Sam Harris, em “The Moral Landscape” (2010), argumenta que a ciência é capaz de apresentar respostas aos problemas morais da humanidade. Basicamente, ele argumenta que soluções sociais que aumentem o bem-estar da população são, do ponto de vista moral, superiores a outras soluções alternativas. A humanidade, na visão dele, sempre se deparou com um campo de soluções infinitas para os problemas que enfrenta (subsistência, organização social, desenvolvimento humano). Algumas das soluções encontradas simplesmente são melhores do que outras para avançar o bem-estar humano. Eu concordo.
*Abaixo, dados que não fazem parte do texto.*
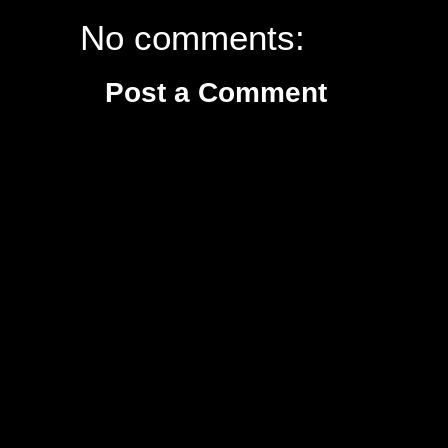
No comments:
Post a Comment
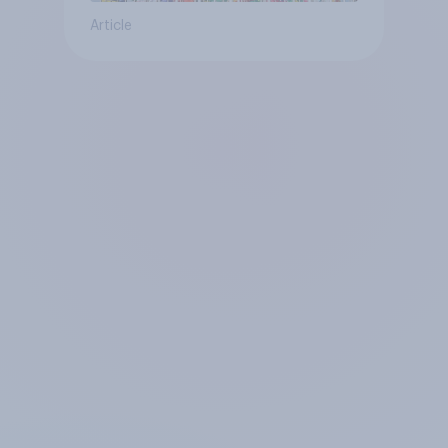
Article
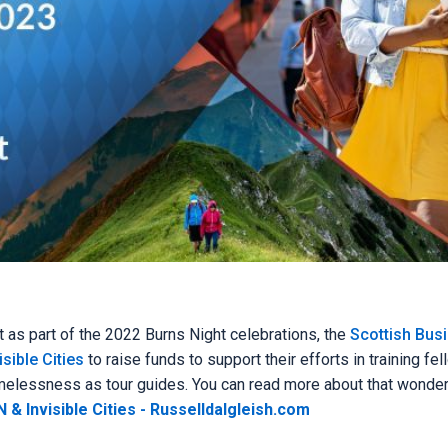
t as part of the 2022 Burns Night celebrations, the
Scottish Bus
isible Cities
to raise funds to support their efforts in training fe
omelessness as tour guides. You can read more about that wonder
 & Invisible Cities - Russelldalgleish.com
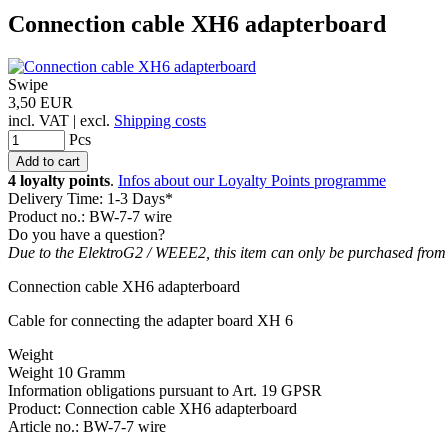
Connection cable XH6 adapterboard
Swipe
3,50 EUR
incl. VAT | excl.
Shipping costs
Pcs
4 loyalty points
.
Infos about our Loyalty Points programme
Delivery Time: 1-3 Days*
Product no.: BW-7-7 wire
Do you have a question?
Due to the ElektroG2 / WEEE2, this item can only be purchased from
Connection cable XH6 adapterboard
Cable for connecting the adapter board XH 6
Weight
Weight 10 Gramm
Information obligations pursuant to Art. 19 GPSR
Product: Connection cable XH6 adapterboard
Article no.: BW-7-7 wire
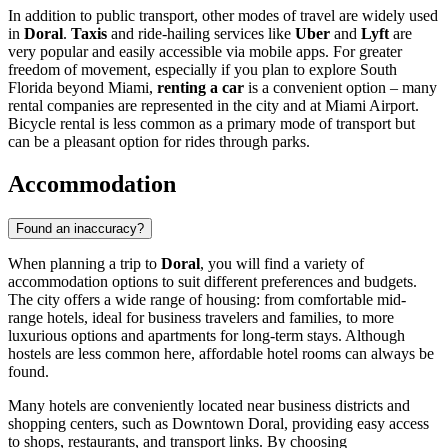
In addition to public transport, other modes of travel are widely used
in
Doral
.
Taxis
and ride-hailing services like
Uber
and
Lyft
are
very popular and easily accessible via mobile apps. For greater
freedom of movement, especially if you plan to explore South
Florida beyond Miami,
renting a car
is a convenient option – many
rental companies are represented in the city and at Miami Airport.
Bicycle rental is less common as a primary mode of transport but
can be a pleasant option for rides through parks.
Accommodation
Found an inaccuracy?
When planning a trip to
Doral
, you will find a variety of
accommodation options to suit different preferences and budgets.
The city offers a wide range of housing: from comfortable mid-
range hotels, ideal for business travelers and families, to more
luxurious options and apartments for long-term stays. Although
hostels are less common here, affordable hotel rooms can always be
found.
Many hotels are conveniently located near business districts and
shopping centers, such as
Downtown Doral
, providing easy access
to shops, restaurants, and transport links. By choosing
Evidentemente, jamais teremos um referencial isento para julgar culturas ou o que eu estou chamando de soluções sociais para os problemas humanos.
A ausência desse referencial isento era e ainda parece ser um dos pilares centrais do chamado relativismo cultural, que, levado às suas últimas consequências, pressupõe como legítimas práticas antigas (e ainda em voga) como a extirpação de clitóris na África, o assassinato de mulheres por “infidelidade”, a vedação de papeis sociais relevantes às mulheres e grupos sociais discriminados, e o massacre de pessoas com crenças e origens étnicas distintas.
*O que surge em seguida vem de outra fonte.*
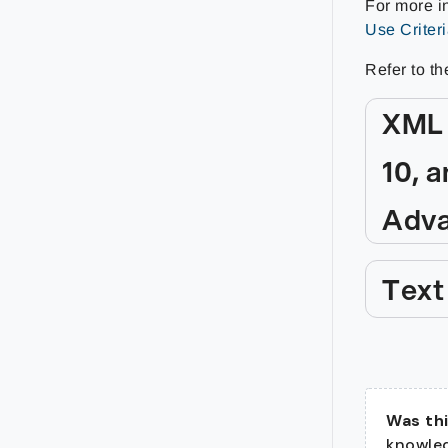
For more in
Use Criter
Refer to th
XML 
10, a
Adva
Text
Was thi
knowle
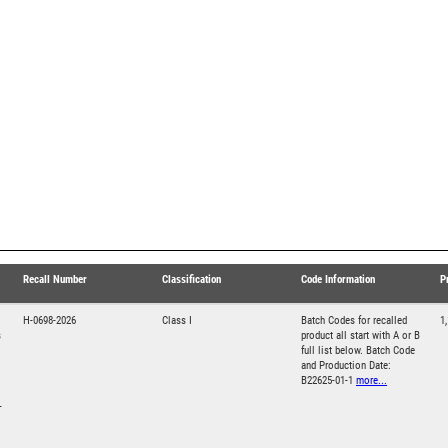
Recall Number
Classification
Code Information
P
H-0698-2026
Class I
Batch Codes for recalled
1
s
product all start with A or B
full list below. Batch Code
and Production Date:
B22625-01-1
more...
T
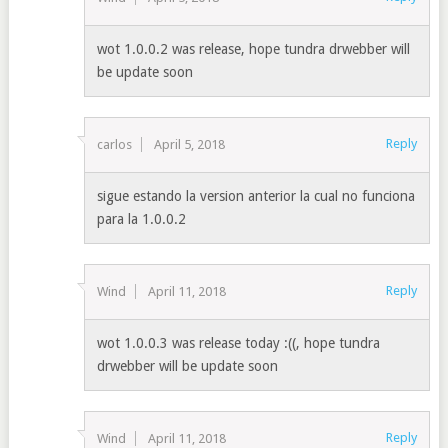
wot 1.0.0.2 was release, hope tundra drwebber will
be update soon
Reply
carlos
April 5, 2018
sigue estando la version anterior la cual no funciona
para la 1.0.0.2
Reply
Wind
April 11, 2018
wot 1.0.0.3 was release today :((, hope tundra
drwebber will be update soon
Reply
Wind
April 11, 2018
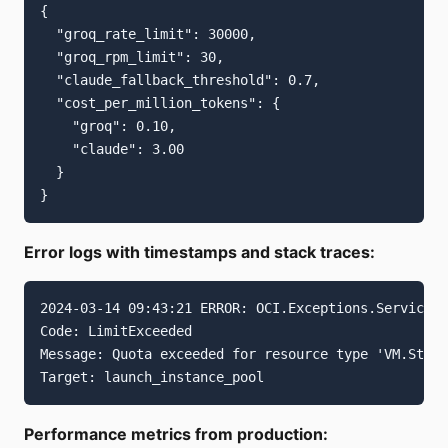
{

  "groq_rate_limit": 30000,

  "groq_rpm_limit": 30,

  "claude_fallback_threshold": 0.7,

  "cost_per_million_tokens": {

    "groq": 0.10,

    "claude": 3.00

  }

Error logs with timestamps and stack traces:
2024-03-14 09:43:21 ERROR: OCI.Exceptions.ServiceEr
Code: LimitExceeded

Message: Quota exceeded for resource type 'VM.Stand
Performance metrics from production:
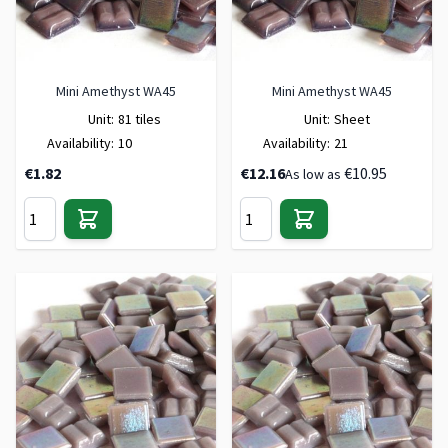
Mini Amethyst WA45
Mini Amethyst WA45
Unit:
81 tiles
Unit:
Sheet
Availability:
10
Availability:
21
€1.82
€12.16
€10.95
As low as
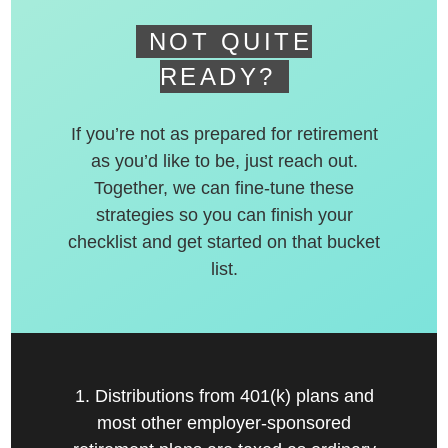
NOT QUITE
READY?
If you’re not as prepared for retirement
as you’d like to be, just reach out.
Together, we can fine-tune these
strategies so you can finish your
checklist and get started on that bucket
list.
1. Distributions from 401(k) plans and
most other employer-sponsored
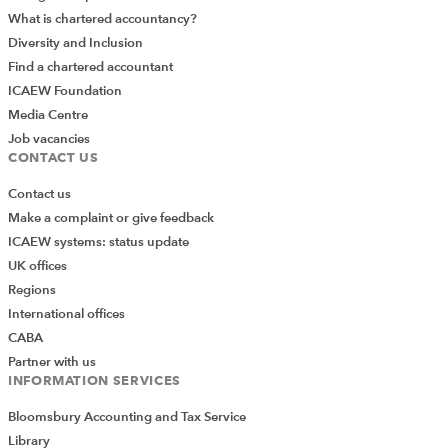
What is chartered accountancy?
Diversity and Inclusion
Find a chartered accountant
ICAEW Foundation
Media Centre
Job vacancies
CONTACT US
Contact us
Make a complaint or give feedback
ICAEW systems: status update
UK offices
Regions
International offices
CABA
Partner with us
INFORMATION SERVICES
Bloomsbury Accounting and Tax Service
Library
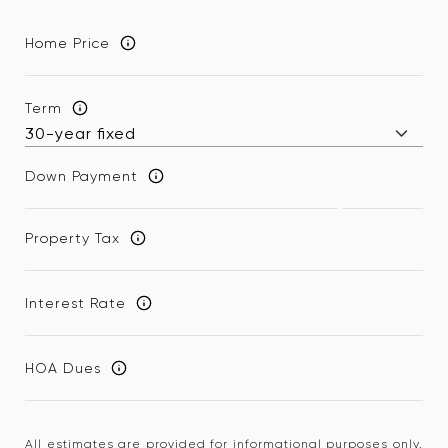
Home Price
Term
Down Payment
Property Tax
Interest Rate
HOA Dues
All estimates are provided for informational purposes only.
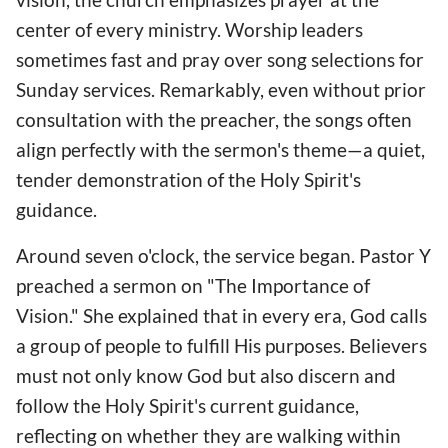
center of every ministry. Worship leaders
sometimes fast and pray over song selections for
Sunday services. Remarkably, even without prior
consultation with the preacher, the songs often
align perfectly with the sermon's theme—a quiet,
tender demonstration of the Holy Spirit's
guidance.
Around seven o'clock, the service began. Pastor Y
preached a sermon on "The Importance of
Vision." She explained that in every era, God calls
a group of people to fulfill His purposes. Believers
must not only know God but also discern and
follow the Holy Spirit's current guidance,
reflecting on whether they are walking within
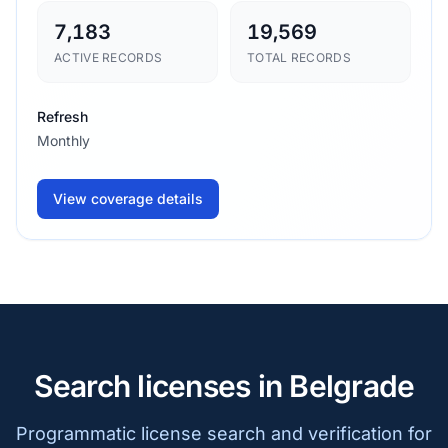
7,183
19,569
ACTIVE RECORDS
TOTAL RECORDS
Refresh
Monthly
View coverage details
Search licenses in Belgrade
Programmatic license search and verification for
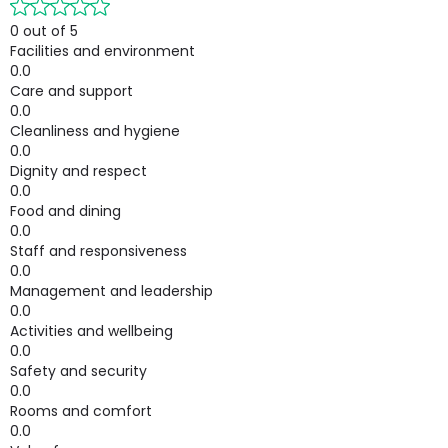
0 out of 5
Facilities and environment
0.0
Care and support
0.0
Cleanliness and hygiene
0.0
Dignity and respect
0.0
Food and dining
0.0
Staff and responsiveness
0.0
Management and leadership
0.0
Activities and wellbeing
0.0
Safety and security
0.0
Rooms and comfort
0.0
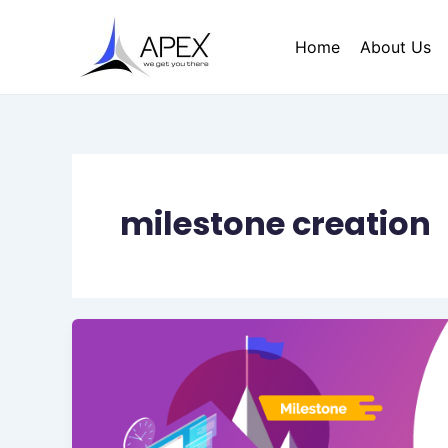
Skip
to
Home
About Us
content
milestone creation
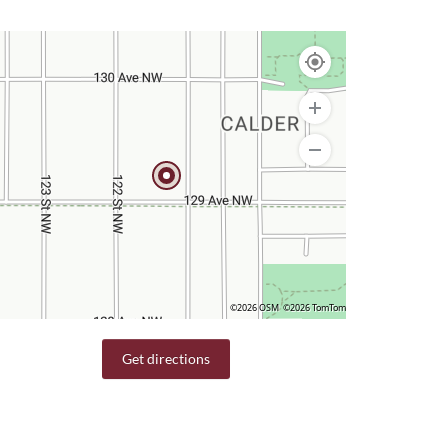
©2026 OSM
©2026 TomTom
Get directions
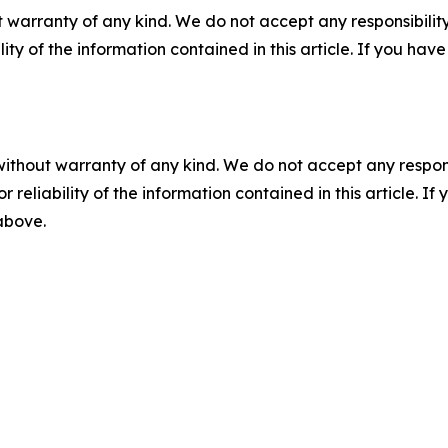
 warranty of any kind. We do not accept any responsibility 
ility of the information contained in this article. If you ha
without warranty of any kind. We do not accept any responsib
r reliability of the information contained in this article. I
 above.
Os problemas morais podem ser enfrentados com o auxílio fundamental da ciência, amparada por princípios secularistas. Sociedades e culturas que conseguiram respostas que aumentaram o bem-estar de sua população — traduzido por maior longevidade, baixíssima mortalidade infantil, instituições sólidas, ausência de violência institucionalizada, virtual ausência de infanticídio (historicamente sempre presente em níveis altos na esmagadora maioria das sociedades humanas), patamar alto de confiança social, tratamento igualitário entre os gêneros, satisfação com a vida etc. — atingiram níveis elevados em uma hipotética escala de desenvolvimento humano ou no campo de soluções possíveis proposto por Harris. Logo, na minha visão, suas soluções são sim superiores. Isso não implica, evidentemente, que essas soluções devam ser impostas à força a outras culturas. Mas implica, sim, que não dá para aceitar a permissividade em nome do respeito à cultura alheia embutida na visão de psicólogos culturais como Richard Shweder ou aceitar a proposição de que a harmonia identificada em uma sociedade como a indiana justifica a existência de um sistema moral que valida castas inferiores ou “intocáveis”, como entende Jonathan Haidt.
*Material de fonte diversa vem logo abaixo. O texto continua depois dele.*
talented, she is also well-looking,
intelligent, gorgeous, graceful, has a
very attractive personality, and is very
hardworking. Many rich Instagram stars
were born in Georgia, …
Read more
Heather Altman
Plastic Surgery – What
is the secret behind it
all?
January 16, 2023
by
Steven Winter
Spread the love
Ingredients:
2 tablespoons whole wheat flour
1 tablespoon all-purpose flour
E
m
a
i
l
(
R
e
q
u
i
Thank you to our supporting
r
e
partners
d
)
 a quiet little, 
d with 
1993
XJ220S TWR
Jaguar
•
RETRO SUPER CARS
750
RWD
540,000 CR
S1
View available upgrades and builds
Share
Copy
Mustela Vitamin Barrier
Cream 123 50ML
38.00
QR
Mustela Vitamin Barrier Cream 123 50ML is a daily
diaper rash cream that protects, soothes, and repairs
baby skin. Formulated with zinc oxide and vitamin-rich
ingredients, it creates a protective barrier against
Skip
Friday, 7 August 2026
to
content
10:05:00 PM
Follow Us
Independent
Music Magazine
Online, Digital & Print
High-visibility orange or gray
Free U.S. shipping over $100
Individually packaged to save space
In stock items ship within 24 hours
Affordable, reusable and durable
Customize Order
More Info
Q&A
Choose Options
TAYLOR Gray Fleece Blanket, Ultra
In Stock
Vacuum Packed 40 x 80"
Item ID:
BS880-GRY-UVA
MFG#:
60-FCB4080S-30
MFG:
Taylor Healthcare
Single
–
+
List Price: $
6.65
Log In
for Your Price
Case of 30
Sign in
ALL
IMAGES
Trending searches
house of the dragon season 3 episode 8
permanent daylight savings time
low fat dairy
Claro, o critério de julgamento que estou empregando é um critério ocidental pós-Iluminismo, eivado de modelos mentais atuais e inserido, portanto, no Zeitgeist do início do século XXI. Mas que alternativa há? Estamos, mais uma vez, diante da impossibilidade de defesa de um ideal platônico ou kantiano. Desse modo, aplica-se a solução elegantemente contida na metáfora do barco de Neurath: Julgam-se sistemas de crenças com base em princípios científicos, racionais e lógicos, sem presumir de forma absoluta a isenção ou “firmeza” destes e sempre com a disposição de incluí-los nos mesmos processos de julgamento. Não parece haver solução perfeita para os dilemas morais da humanidade, mas essa solução é a que, na minha visão, chega mais perto de oferecer respostas satisfatórias. A solução vai também ao encontro da visão de processo civilizatório elegantemente construída pelo sociólogo alemão Norbert Elias. O processo civilizatório implica renúncia aos instintos mais básicos do ser humano (e também às crenças e práticas primitivas), mas não há outro caminho para o desenvolvimento humano e para o alcance de patamares altos de bem-estar social.
(Escrevi esse post como se estivesse explicando para meu filho, no futuro, minha visão atual sobre algumas questões que eu julgo importantes. Espero que ele leia quando for adulto e que sinta à vontade para contra-argumentar).